The placing of the wires to the unit are now in the centre top and the cable is fed over the top head strap so it doesn’t get in the way as much as the side dangling cable of the DK1.

The old control box form the DK1 is gone, this used to take all the connections and a power switch etc. It was often the first thing to fall on the floor as the cables got tangled up.
The eye pieces are noticeably bigger too, presumably to get all that extra resolution and field of view in.

Aside from the resolution of the screens the biggest change is the external tracking of the Rift’s position.

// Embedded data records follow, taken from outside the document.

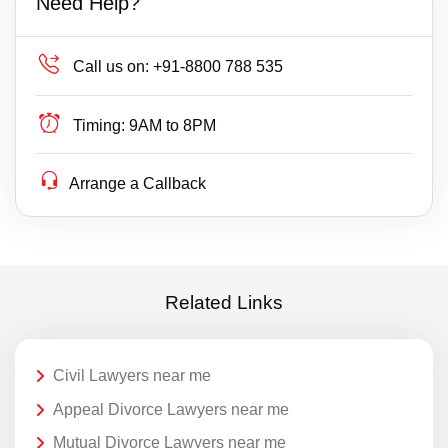
Need Help?
Call us on:
+91-8800 788 535
Timing:
9AM to 8PM
Arrange a Callback
Related Links
Civil Lawyers near me
Appeal Divorce Lawyers near me
Mutual Divorce Lawyers near me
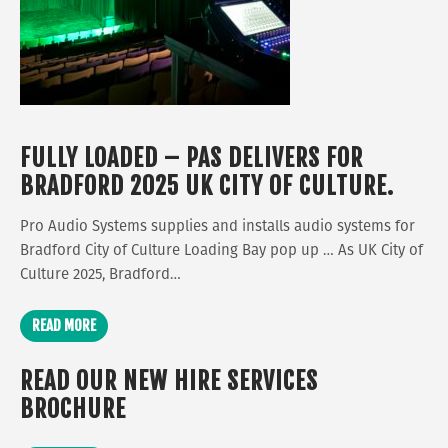
FULLY LOADED – PAS DELIVERS FOR
BRADFORD 2025 UK CITY OF CULTURE.
Pro Audio Systems supplies and installs audio systems for
Bradford City of Culture Loading Bay pop up … As UK City of
Culture 2025, Bradford…
READ MORE
READ OUR NEW HIRE SERVICES
BROCHURE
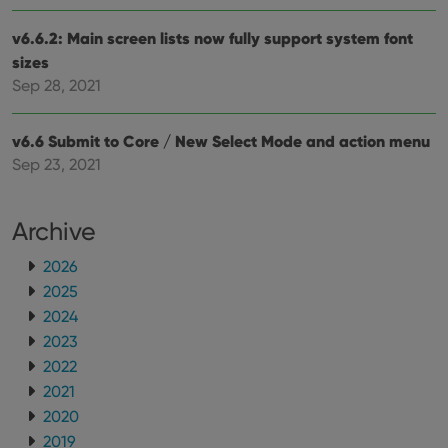
v6.6.2: Main screen lists now fully support system font
sizes
Sep 28, 2021
v6.6 Submit to Core / New Select Mode and action menu
Sep 23, 2021
Archive
2026
2025
2024
2023
2022
2021
2020
2019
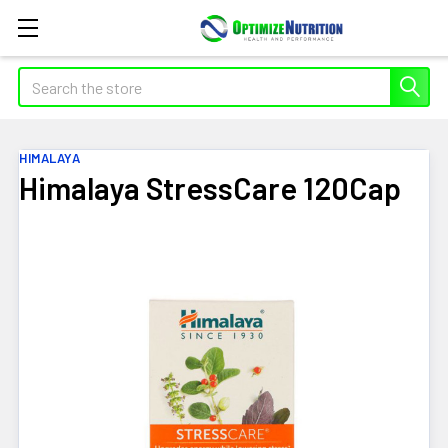
Search
HIMALAYA
Himalaya StressCare 120Cap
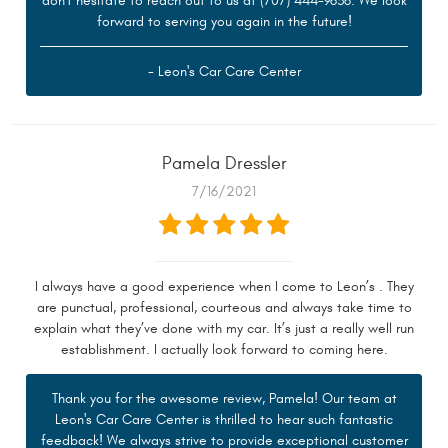
don't hesitate to reach out to us at (707) 444-9636. We look
forward to serving you again in the future!
- Leon's Car Care Center
Pamela Dressler
7/16/2021
I always have a good experience when I come to Leon’s . They
are punctual, professional, courteous and always take time to
explain what they’ve done with my car. It’s just a really well run
establishment. I actually look forward to coming here.
Thank you for the awesome review, Pamela! Our team at
Leon's Car Care Center is thrilled to hear such fantastic
feedback! We always strive to provide exceptional customer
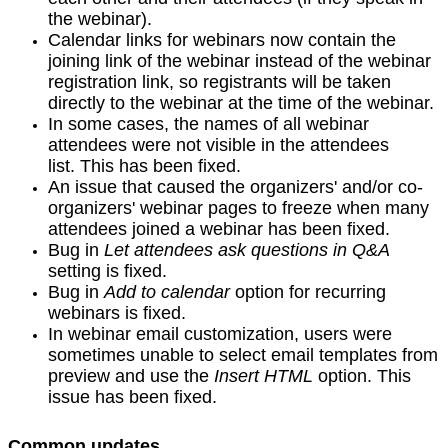
the webinar).
Calendar links for webinars now contain the
joining link of the webinar instead of the webinar
registration link, so registrants will be taken
directly to the webinar at the time of the webinar.
In some cases, the names of all webinar
attendees were not visible in the attendees
list. This has been fixed.
An issue that caused the organizers' and/or co-
organizers' webinar pages to freeze when many
attendees joined a webinar has been fixed.
Bug in
Let attendees ask questions in Q&A
setting is fixed.
Bug in
Add to calendar
option for recurring
webinars is fixed.
In webinar email customization, users were
sometimes unable to select email templates from
preview and use the
Insert HTML
option. This
issue has been fixed.
Common updates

DK1 knew you were turning and tipping but if you stepped or moved side to side it had no idea. DK2 comes with a sensor that need to be mounted and pointing at the rift. It can, with software that bothers to use it, tell if you are near of far right or left, up or down relative the the sensor. It is not a kinect, but it does give 3d space positioning.
My neighbours may glance up and see this tripod and thing it is facing out of the window, when in fact it is pointing at me!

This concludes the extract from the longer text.